INPUT FOR THIS TASK

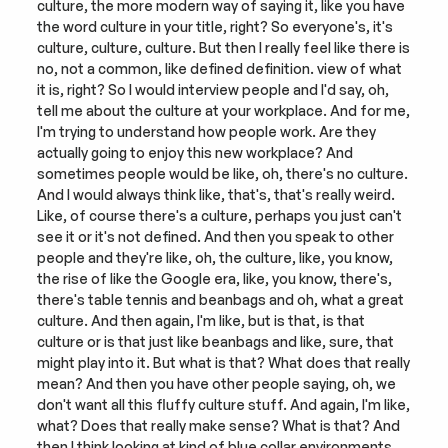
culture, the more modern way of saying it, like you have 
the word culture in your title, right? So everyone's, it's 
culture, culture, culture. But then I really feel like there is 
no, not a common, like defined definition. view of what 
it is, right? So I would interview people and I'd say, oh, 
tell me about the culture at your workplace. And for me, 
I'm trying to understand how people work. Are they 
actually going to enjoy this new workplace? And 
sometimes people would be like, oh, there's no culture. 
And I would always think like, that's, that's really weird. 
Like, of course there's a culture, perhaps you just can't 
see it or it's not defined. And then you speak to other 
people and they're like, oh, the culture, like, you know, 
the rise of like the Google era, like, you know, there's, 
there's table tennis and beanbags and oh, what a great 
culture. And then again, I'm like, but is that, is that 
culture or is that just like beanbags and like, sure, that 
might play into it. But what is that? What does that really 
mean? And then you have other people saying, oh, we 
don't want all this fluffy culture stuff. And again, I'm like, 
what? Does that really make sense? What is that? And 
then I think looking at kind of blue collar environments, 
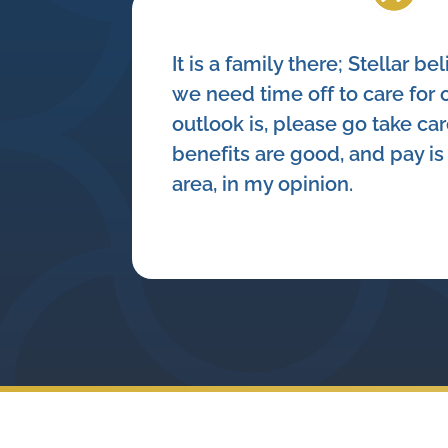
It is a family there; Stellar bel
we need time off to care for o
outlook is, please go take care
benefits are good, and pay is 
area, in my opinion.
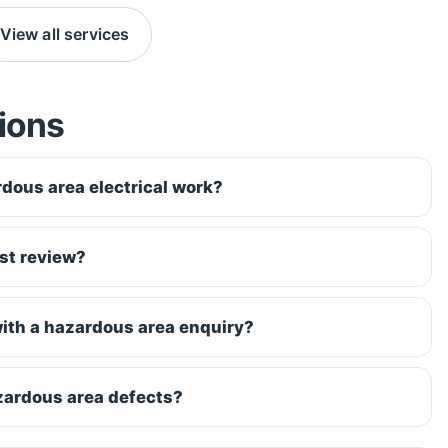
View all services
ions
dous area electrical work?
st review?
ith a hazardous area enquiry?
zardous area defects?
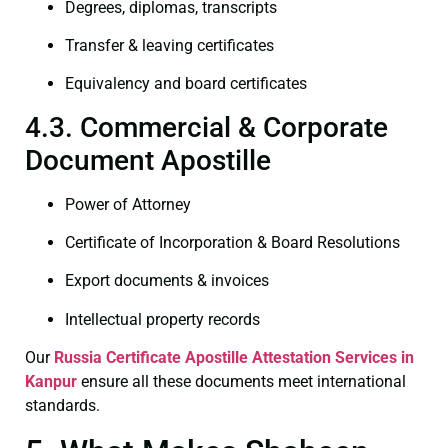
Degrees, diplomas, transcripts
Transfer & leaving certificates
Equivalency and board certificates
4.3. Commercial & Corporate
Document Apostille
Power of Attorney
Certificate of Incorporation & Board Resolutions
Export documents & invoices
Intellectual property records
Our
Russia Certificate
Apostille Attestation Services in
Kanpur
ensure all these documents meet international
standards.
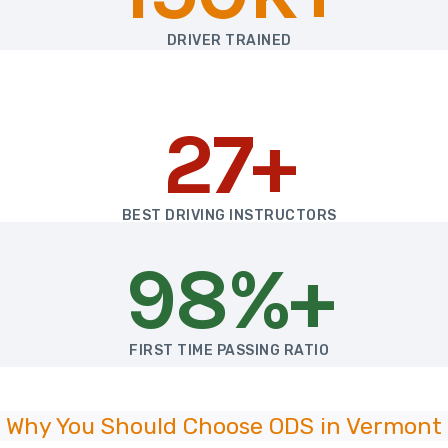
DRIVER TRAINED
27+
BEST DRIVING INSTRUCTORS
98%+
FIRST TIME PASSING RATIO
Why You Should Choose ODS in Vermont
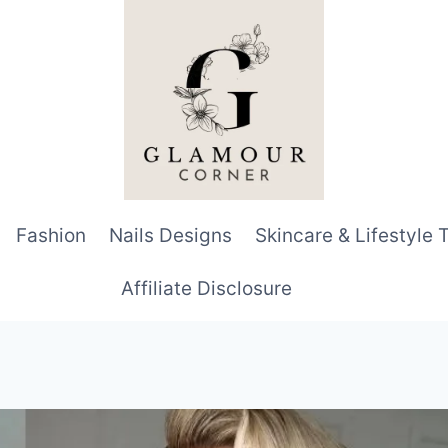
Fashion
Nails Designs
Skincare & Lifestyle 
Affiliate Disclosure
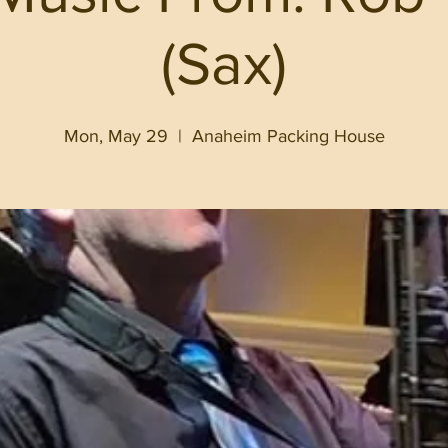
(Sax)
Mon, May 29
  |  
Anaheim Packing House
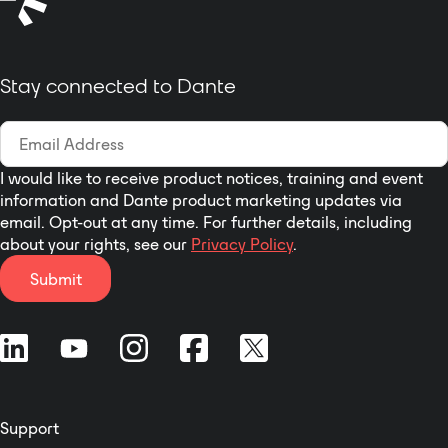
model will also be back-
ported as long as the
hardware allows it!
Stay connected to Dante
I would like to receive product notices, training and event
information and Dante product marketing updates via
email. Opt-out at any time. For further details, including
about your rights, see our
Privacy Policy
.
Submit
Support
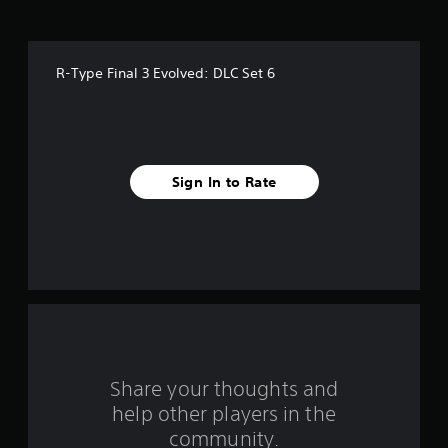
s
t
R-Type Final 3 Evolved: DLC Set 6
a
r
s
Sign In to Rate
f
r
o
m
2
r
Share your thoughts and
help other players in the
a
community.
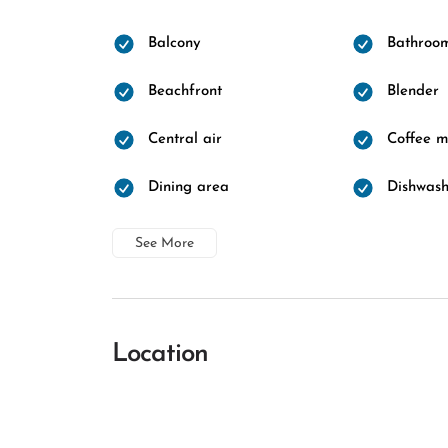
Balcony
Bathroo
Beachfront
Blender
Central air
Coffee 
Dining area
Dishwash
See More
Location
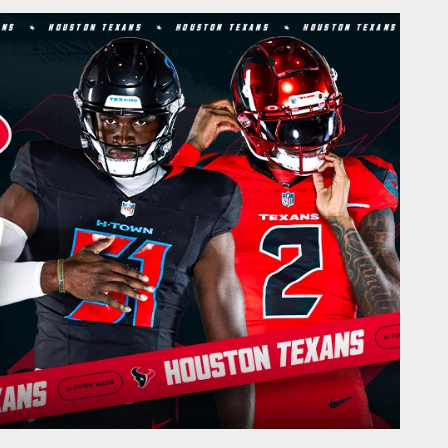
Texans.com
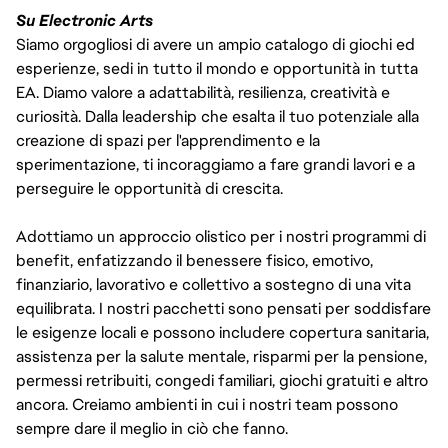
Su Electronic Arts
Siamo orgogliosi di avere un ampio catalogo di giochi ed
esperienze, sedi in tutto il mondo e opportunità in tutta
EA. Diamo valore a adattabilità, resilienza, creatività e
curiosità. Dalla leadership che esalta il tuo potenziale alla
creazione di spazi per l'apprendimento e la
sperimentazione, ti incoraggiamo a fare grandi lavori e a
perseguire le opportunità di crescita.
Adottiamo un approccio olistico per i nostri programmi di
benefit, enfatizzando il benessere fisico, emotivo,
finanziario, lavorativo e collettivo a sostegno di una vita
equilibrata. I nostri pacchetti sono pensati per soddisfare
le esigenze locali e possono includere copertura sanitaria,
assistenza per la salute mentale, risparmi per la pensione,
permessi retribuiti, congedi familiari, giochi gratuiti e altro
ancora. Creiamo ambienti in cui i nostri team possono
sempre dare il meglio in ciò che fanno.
==
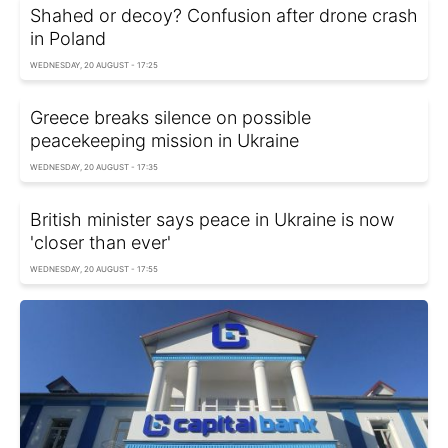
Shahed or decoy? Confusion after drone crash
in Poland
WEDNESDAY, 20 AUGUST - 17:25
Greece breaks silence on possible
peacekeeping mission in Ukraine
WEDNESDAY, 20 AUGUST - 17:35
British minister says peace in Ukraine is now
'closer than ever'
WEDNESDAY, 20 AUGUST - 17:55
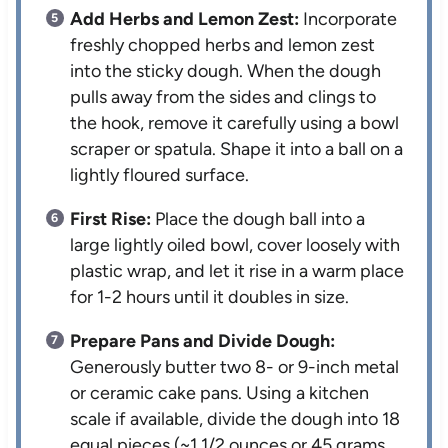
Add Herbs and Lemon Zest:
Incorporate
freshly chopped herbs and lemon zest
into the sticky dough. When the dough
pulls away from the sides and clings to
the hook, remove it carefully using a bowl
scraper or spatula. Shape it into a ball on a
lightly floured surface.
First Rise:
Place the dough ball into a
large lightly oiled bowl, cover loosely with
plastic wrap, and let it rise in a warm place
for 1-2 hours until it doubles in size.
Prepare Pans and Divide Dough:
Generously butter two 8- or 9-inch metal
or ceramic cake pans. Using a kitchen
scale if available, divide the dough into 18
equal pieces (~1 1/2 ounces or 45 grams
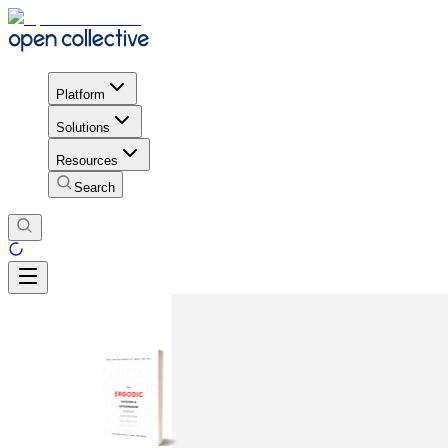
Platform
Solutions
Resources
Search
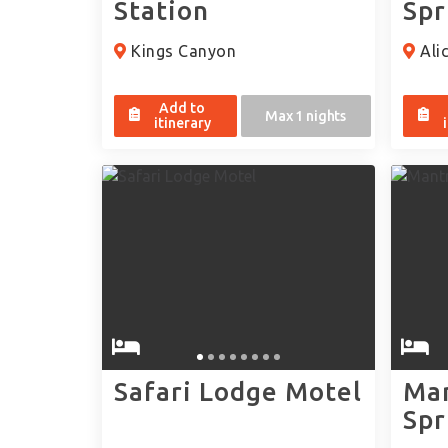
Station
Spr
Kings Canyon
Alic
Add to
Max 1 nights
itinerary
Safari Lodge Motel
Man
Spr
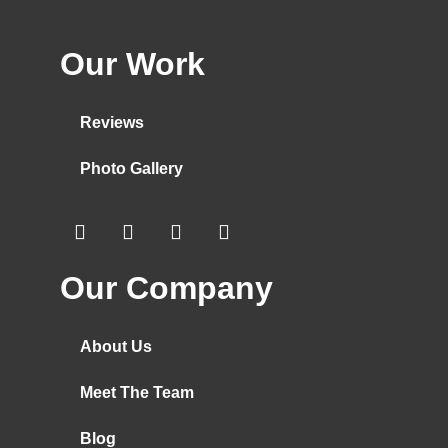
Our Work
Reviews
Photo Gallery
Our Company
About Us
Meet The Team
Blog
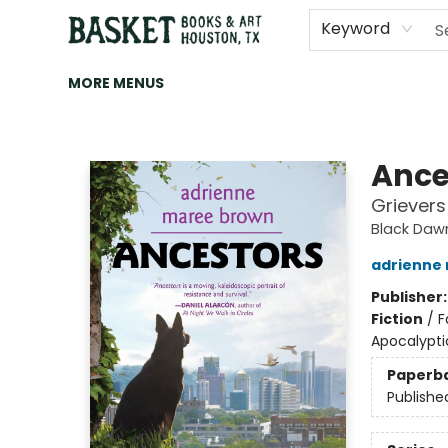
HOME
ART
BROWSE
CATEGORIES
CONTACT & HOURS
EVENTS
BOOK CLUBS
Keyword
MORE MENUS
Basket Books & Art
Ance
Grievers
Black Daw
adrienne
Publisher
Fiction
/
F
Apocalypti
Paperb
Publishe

TASK PROMPT
Would you set down only the lines above from the line with "BEST DRIVING INSTRUCTORS" to the line with "information and Dante", both included, exactly as they stand and without the pictures?

ANSWER AREA
BEST DRIVING INSTRUCTORS
98%+
FIRST TIME PASSING RATIO
Why You Should Choose ODS in Vermont
Fashion
Nails Designs
Skincare & Lifestyle 
Affiliate Disclosure
(Sax)
Mon, May 29
  |  
Anaheim Packing House
model will also be back-
ported as long as the
hardware allows it!
Stay connected to Dante
I would like to receive product notices, training and event
information and Dante product marketing updates via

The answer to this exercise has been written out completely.